#### Description of the task:
Copy out all lines of the material below in which "subscribed" occurs.

#### Record excerpts:
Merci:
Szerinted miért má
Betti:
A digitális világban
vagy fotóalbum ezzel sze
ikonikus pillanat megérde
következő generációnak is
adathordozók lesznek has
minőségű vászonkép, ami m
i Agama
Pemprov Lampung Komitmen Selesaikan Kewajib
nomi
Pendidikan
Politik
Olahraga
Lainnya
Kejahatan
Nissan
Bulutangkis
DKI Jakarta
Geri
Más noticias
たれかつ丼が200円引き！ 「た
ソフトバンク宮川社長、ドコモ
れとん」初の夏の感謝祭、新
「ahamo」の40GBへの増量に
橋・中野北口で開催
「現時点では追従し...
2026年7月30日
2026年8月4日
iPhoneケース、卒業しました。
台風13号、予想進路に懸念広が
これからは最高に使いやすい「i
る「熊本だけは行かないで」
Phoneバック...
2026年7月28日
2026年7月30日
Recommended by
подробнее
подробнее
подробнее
* * *
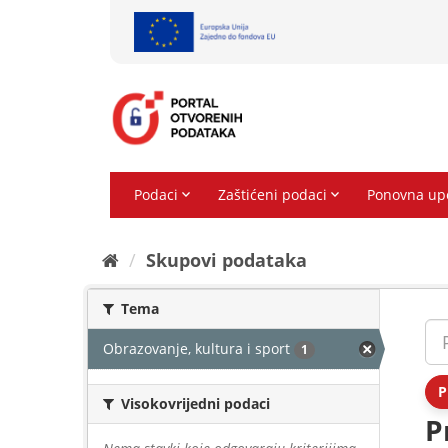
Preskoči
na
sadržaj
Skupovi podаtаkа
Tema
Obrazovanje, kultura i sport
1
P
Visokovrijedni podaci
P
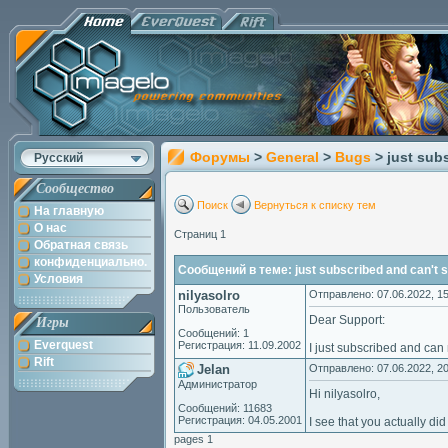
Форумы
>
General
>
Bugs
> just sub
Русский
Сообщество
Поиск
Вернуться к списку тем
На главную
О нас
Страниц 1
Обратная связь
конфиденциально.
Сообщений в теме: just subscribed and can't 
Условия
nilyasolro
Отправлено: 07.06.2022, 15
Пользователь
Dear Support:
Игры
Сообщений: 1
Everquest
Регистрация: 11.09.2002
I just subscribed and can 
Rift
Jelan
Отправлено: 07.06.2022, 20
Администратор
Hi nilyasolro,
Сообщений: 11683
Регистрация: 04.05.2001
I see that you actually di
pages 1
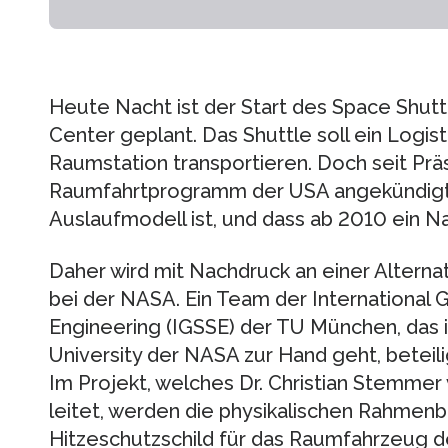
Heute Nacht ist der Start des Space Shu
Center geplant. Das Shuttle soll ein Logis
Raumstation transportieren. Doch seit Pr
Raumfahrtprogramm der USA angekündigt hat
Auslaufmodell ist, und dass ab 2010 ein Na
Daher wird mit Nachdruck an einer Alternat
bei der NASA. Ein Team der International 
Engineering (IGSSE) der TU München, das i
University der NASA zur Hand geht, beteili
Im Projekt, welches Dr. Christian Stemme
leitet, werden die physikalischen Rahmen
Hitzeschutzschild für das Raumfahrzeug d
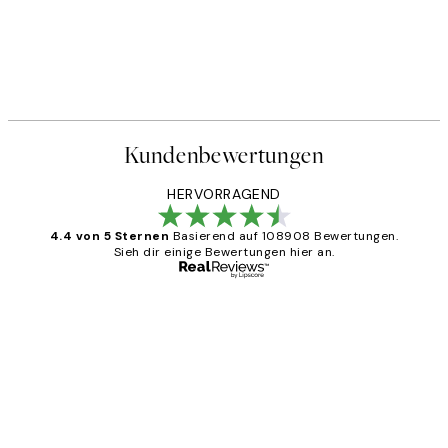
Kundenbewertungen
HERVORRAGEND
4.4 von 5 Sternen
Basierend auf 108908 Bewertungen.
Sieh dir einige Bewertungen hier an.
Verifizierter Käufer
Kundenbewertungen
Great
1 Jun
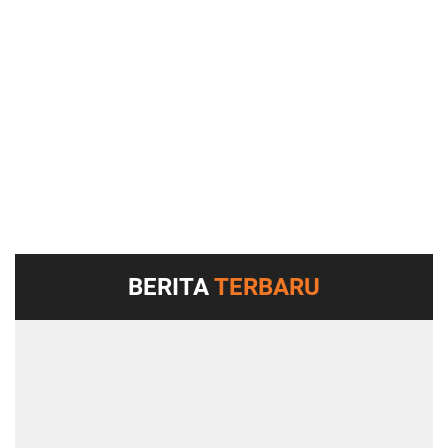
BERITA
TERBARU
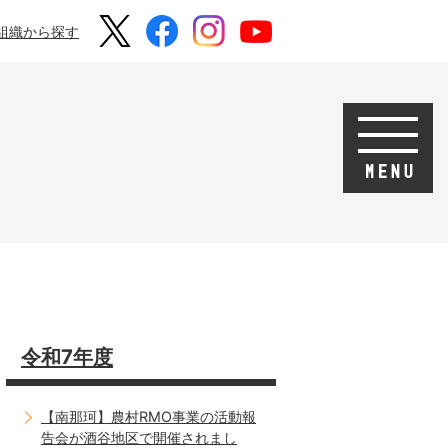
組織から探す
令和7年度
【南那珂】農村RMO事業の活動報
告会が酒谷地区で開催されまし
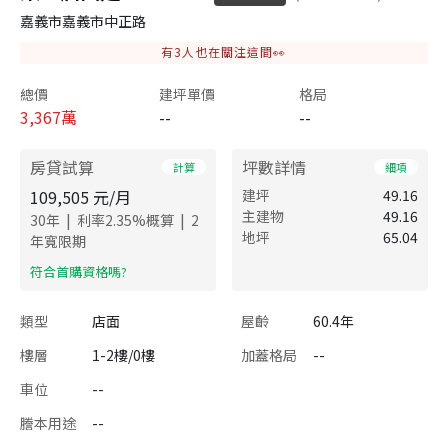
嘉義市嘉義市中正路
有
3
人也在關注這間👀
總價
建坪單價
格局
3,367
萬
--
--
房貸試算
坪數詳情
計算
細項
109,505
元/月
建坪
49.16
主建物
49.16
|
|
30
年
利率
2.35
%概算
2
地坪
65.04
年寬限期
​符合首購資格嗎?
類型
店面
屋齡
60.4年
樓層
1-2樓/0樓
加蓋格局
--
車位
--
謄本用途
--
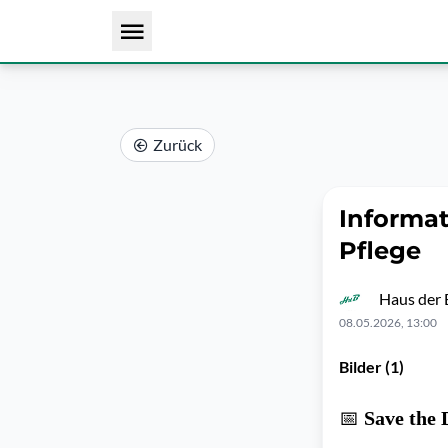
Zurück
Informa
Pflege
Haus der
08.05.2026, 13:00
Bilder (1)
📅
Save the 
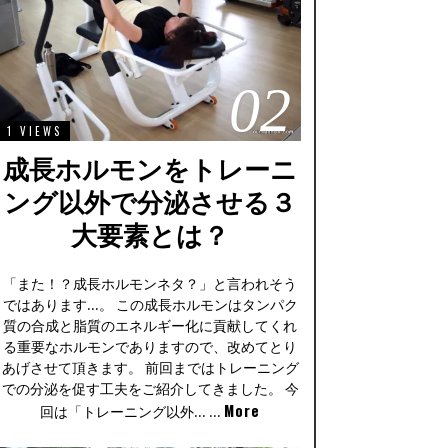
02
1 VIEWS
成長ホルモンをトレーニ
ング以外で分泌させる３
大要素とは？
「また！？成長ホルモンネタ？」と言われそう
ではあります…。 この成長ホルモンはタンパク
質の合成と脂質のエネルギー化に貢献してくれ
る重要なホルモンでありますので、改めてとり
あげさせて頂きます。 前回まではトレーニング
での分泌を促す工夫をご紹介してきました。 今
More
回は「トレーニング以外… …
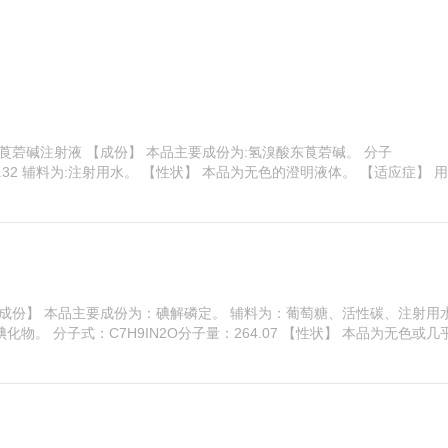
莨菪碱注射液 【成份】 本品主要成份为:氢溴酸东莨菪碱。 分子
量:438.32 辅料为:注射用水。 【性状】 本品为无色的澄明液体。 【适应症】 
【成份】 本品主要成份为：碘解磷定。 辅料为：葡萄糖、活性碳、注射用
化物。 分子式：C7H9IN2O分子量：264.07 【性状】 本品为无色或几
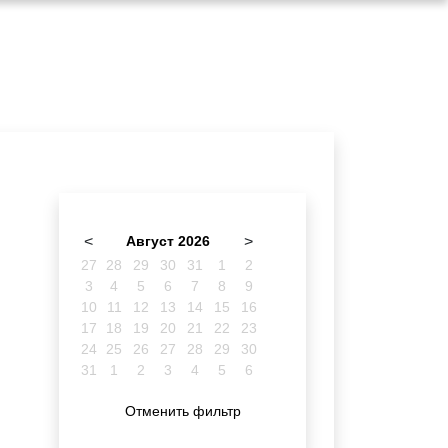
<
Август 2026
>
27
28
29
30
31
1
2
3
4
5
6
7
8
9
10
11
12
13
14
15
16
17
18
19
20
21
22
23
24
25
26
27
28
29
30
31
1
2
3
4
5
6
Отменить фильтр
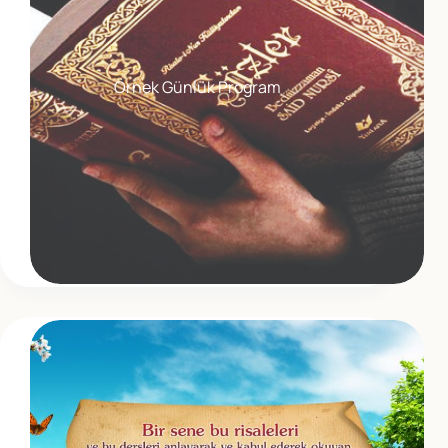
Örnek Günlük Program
* * *
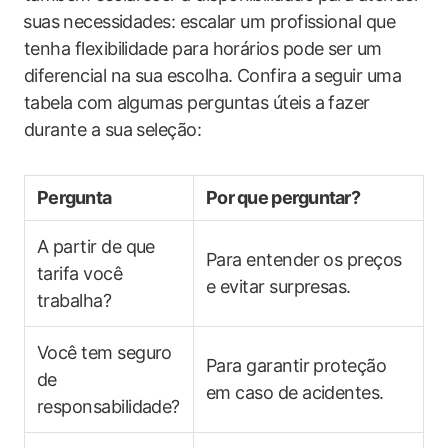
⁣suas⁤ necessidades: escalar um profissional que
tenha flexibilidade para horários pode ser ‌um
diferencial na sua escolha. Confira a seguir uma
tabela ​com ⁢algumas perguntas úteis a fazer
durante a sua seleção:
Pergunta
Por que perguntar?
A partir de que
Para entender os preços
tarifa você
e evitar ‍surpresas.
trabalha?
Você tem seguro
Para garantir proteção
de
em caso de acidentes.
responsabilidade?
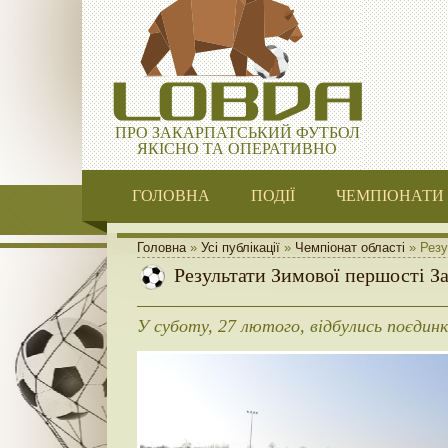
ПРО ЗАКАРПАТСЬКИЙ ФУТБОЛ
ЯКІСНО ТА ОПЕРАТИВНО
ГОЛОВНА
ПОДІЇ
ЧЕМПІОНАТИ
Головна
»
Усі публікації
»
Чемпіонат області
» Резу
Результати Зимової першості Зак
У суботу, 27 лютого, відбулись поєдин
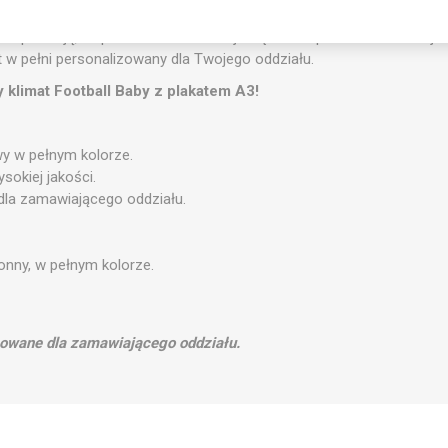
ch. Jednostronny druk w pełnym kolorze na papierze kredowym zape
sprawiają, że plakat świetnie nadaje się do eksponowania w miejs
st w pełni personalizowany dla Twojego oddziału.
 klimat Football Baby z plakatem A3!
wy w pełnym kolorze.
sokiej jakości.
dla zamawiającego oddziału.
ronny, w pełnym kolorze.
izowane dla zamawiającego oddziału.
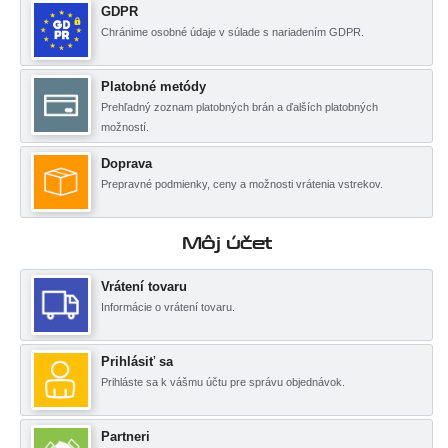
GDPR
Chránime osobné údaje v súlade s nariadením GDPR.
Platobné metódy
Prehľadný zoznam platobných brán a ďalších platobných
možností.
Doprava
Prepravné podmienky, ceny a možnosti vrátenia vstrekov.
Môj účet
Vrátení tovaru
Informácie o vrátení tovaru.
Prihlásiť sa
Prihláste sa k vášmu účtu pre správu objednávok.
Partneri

#### Result of the exercise:
Сообщений в теме: just subscribed and can't 
I just subscribed and can 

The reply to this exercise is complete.